Harley in the Sky - Akemi Dawn Bowman Page 0,96

more than they ever wanted the apology.

I’m lucky to have parents who love me unconditionally. I realize that now more than ever.

But this destination I’ve arrived at—it shouldn’t have taken hurting them both to get here. I should’ve been better.

I’m going to try to be better.

I tell them it’s not just that I feel guilty about what I did to them—I’m also humiliated. Because despite all my hard work, I still failed. I couldn’t be a trapeze artist, even though I tried as hard as I possibly could.

My parents knew this would happen all along, but I didn’t want to believe them.

And the truth is, I feel lost without a dream. Empty.

Maybe it’s a good thing they’d never supported me. Because at least this way, they didn’t waste anything.

They didn’t have to set their hearts on a dream only to watch it break because their daughter isn’t good enough.

Dad tells me people don’t always get what they want, even when they try their hardest.
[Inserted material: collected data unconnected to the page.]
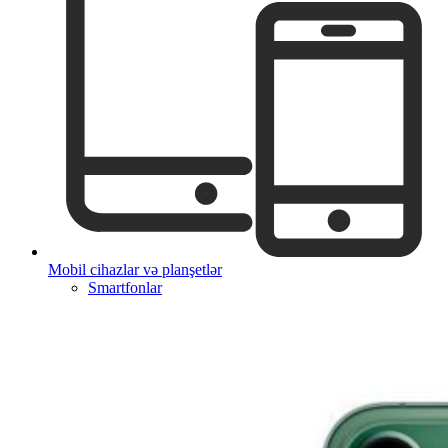
Mobil cihazlar və planşetlər
Smartfonlar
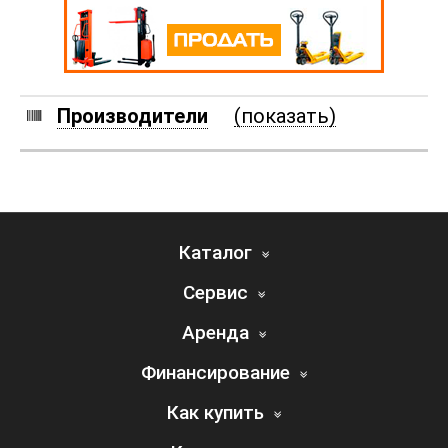
Производители
(показать)
Каталог
Сервис
Аренда
Финансирование
Как купить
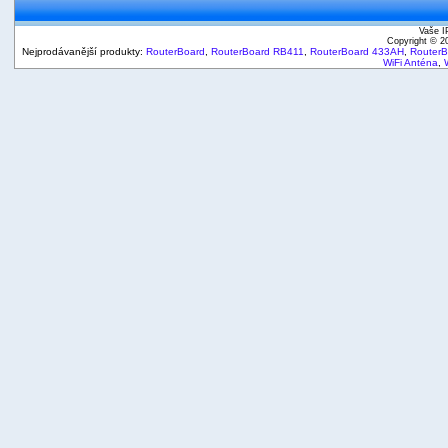
Vaše I
Copyright © 
Nejprodávanější produkty:
RouterBoard
,
RouterBoard RB411
,
RouterBoard 433AH
,
Router
WiFi Anténa
,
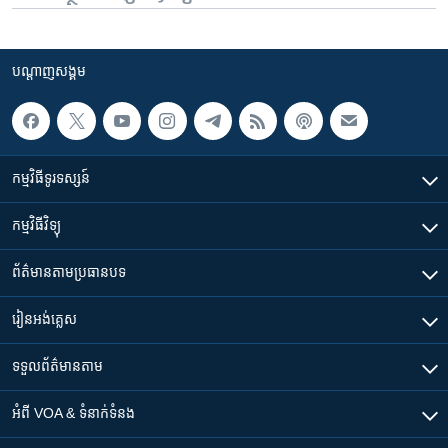
បណ្តាញ​សង្គម
កម្មវិធី​ទូរទស្សន៍
កម្មវិធី​វិទ្យុ
ព័ត៌មាន​តាមប្រធានបទ​
រៀន​​អង់គ្លេស
ទទួល​ព័ត៌មាន​តាម
អំពី​ VOA & ទំនាក់ទំនង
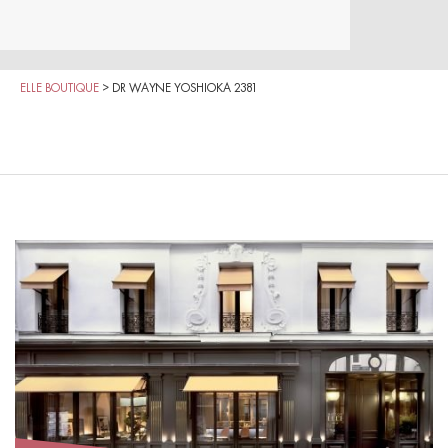
ELLE BOUTIQUE
>
DR WAYNE YOSHIOKA 2381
He says that’s part of life, and that people aren’t entitled to things just because they tried.

Mom points out that this is exactly why she wanted me to have a backup plan, and that I should think about starting school in January if I can sign up for classes late.

Bitterness crawls through me. Because a part of me wants to flinch at their words, to point out that after everything, they still don’t get it.
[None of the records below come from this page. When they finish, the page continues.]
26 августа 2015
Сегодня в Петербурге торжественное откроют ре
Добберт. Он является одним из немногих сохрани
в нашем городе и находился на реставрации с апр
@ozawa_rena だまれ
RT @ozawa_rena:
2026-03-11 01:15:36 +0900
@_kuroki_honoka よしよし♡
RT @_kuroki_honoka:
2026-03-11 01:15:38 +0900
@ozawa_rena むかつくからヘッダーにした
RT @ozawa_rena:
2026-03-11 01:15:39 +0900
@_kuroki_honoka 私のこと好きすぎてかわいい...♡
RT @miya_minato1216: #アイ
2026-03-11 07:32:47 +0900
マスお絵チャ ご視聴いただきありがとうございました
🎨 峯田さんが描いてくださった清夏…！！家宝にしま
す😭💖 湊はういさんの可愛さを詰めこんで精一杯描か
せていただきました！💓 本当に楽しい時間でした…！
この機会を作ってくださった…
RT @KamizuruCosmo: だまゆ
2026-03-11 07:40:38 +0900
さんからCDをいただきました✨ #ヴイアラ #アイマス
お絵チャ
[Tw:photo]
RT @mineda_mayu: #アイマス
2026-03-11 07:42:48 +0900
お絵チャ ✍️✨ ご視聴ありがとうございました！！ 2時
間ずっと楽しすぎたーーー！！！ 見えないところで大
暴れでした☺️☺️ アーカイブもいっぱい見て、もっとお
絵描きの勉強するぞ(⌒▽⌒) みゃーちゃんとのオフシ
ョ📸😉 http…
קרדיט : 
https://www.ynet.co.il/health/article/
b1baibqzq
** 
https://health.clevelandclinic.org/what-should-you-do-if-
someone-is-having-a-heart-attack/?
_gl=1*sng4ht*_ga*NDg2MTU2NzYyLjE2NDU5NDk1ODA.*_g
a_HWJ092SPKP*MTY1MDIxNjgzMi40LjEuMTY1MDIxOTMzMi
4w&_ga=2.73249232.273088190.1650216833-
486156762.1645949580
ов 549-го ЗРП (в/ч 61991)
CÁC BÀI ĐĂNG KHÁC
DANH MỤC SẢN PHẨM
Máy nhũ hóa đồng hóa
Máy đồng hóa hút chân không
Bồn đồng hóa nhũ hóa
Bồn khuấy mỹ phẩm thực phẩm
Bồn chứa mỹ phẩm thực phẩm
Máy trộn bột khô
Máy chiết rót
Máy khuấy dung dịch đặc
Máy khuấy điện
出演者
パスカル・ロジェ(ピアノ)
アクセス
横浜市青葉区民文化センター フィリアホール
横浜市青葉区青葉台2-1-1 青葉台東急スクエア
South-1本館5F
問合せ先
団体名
But then I remember that I failed. I came home.

My parents were right about everything, and I need to accept it.

I tell Mom I’ll think about college.

CHAPTER SIXTY-SIX

I ask Chloe to meet me at our local Starbucks. Despite everything, she agrees. It makes me think our friendship is going to be okay. That I’ll be able to repair what I’ve broken.

I offer to buy her a Pink Drink, but she insists on paying for her own.
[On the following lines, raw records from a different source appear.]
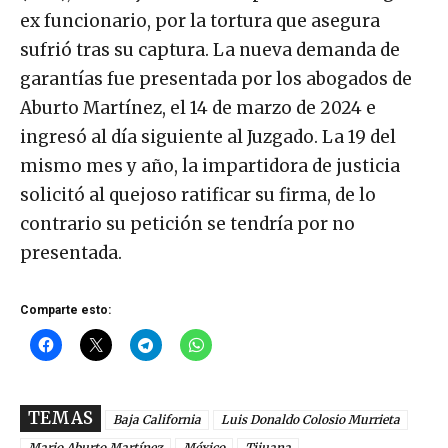
ex funcionario, por la tortura que asegura
sufrió tras su captura. La nueva demanda de
garantías fue presentada por los abogados de
Aburto Martínez, el 14 de marzo de 2024 e
ingresó al día siguiente al Juzgado. La 19 del
mismo mes y año, la impartidora de justicia
solicitó al quejoso ratificar su firma, de lo
contrario su petición se tendría por no
presentada.
Comparte esto:
TEMAS
Baja California
Luis Donaldo Colosio Murrieta
Mario Aburto Martínez
México
Tijuana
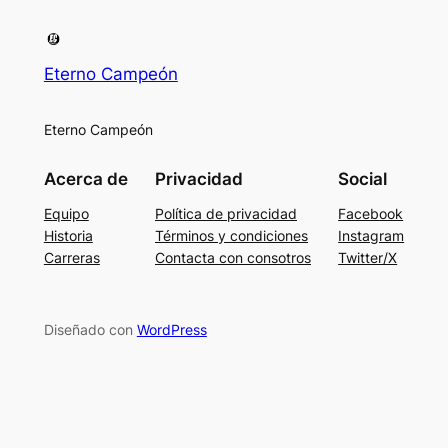
Eterno Campeón
Eterno Campeón
Acerca de
Privacidad
Social
Equipo
Política de privacidad
Facebook
Historia
Términos y condiciones
Instagram
Carreras
Contacta con consotros
Twitter/X
Diseñado con
WordPress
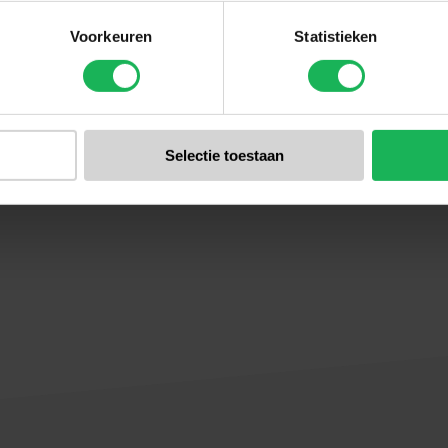
Voorkeuren
Statistieken
Selectie toestaan
16 Pictomanual Spinder XB2 XB3 20250630.pdf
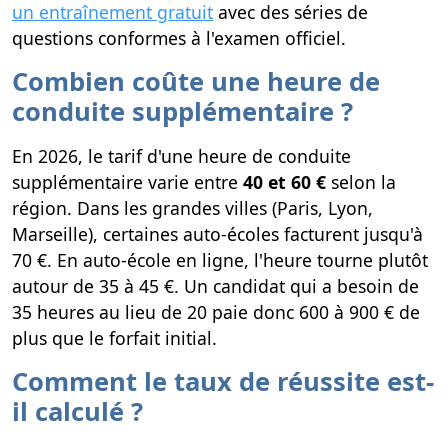
un entraînement gratuit
avec des séries de
questions conformes à l'examen officiel.
Combien coûte une heure de
conduite supplémentaire ?
En 2026, le tarif d'une heure de conduite
supplémentaire varie entre
40 et 60 €
selon la
région. Dans les grandes villes (Paris, Lyon,
Marseille), certaines auto-écoles facturent jusqu'à
70 €. En auto-école en ligne, l'heure tourne plutôt
autour de 35 à 45 €. Un candidat qui a besoin de
35 heures au lieu de 20 paie donc 600 à 900 € de
plus que le forfait initial.
Comment le taux de réussite est-
il calculé ?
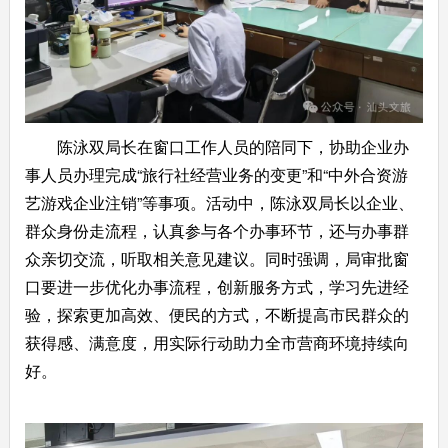
陈泳双局长在窗口工作人员的陪同下，协助企业办
事人员办理完成“旅行社经营业务的变更”和“中外合资游
艺游戏企业注销”等事项。活动中，陈泳双局长以企业、
群众身份走流程，认真参与各个办事环节，还与办事群
众亲切交流，听取相关意见建议。同时强调，局审批窗
口要进一步优化办事流程，创新服务方式，学习先进经
验，探索更加高效、便民的方式，不断提高市民群众的
获得感、满意度，用实际行动助力全市营商环境持续向
好。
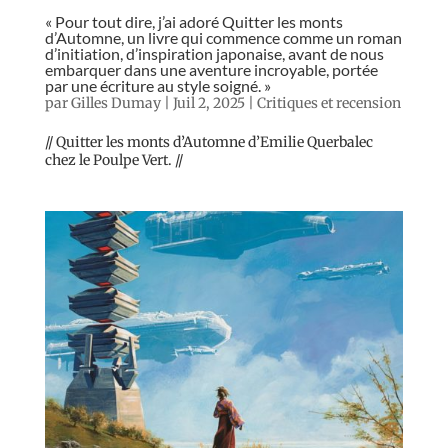
« Pour tout dire, j’ai adoré Quitter les monts
d’Automne, un livre qui commence comme un roman
d’initiation, d’inspiration japonaise, avant de nous
embarquer dans une aventure incroyable, portée
par une écriture au style soigné. »
par
Gilles Dumay
|
Juil 2, 2025
|
Critiques et recension
// Quitter les monts d’Automne d’Emilie Querbalec
chez le Poulpe Vert. //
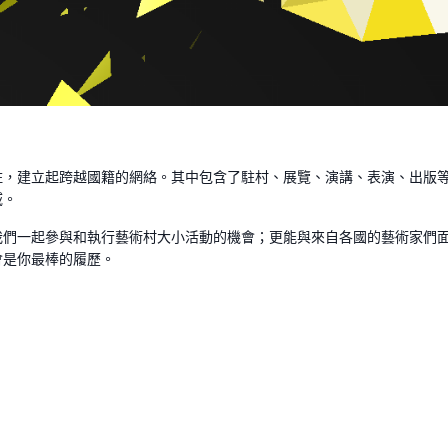
駐，建立起跨越國籍的網絡。其中包含了駐村、展覽、演講、表演、出版
域。
我們一起參與和執行藝術村大小活動的機會；更能與來自各國的藝術家們
會是你最棒的履歷。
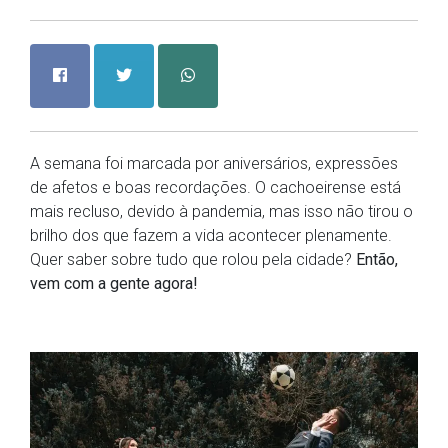
A semana foi marcada por aniversários, expressões
de afetos e boas recordações. O cachoeirense está
mais recluso, devido à pandemia, mas isso não tirou o
brilho dos que fazem a vida acontecer plenamente.
Quer saber sobre tudo que rolou pela cidade?
Então,
vem com a gente agora!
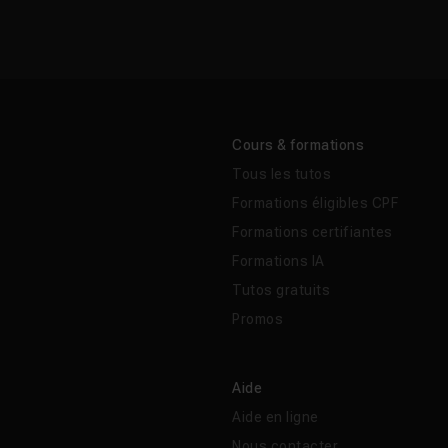
Cours & formations
Tous les tutos
Formations éligibles CPF
Formations certifiantes
Formations IA
Tutos gratuits
Promos
Aide
Aide en ligne
Nous contacter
I guess it should’ve been a sign of how the conversation was going to go.

Because when I tell Chloe how sorry I am, she doesn’t forgive me the way Mom and Dad did.

She says she told me she was afraid of us drifting apart, and that I let it happen anyway. She tells me I wasn’t a good friend to her, that I moved on as soon as something better came along, and that I hurt her.

She says she doesn’t know if things can go back to the way they were, because we haven’t been friends in months.

She says she’s already had time to get used to that, and maybe we’re better off doing our own things.

It’s a breakup I didn’t realize was coming.

I cry at home until my cheeks feel tender and my eyes are swollen, and when I’m staring in the mirror wondering how the hell I got here, I realize it’s my fault. I brought this on myself.

Because even if I hate that he said it, maybe Vas was right about the way I’ve been treating people I claim to care about. I never stop to think how other people feel until it’s too late.

I try to remember if I’ve always been this way, or if I changed the more desperate I became to chase my dreams. And the truth is, I don’t know.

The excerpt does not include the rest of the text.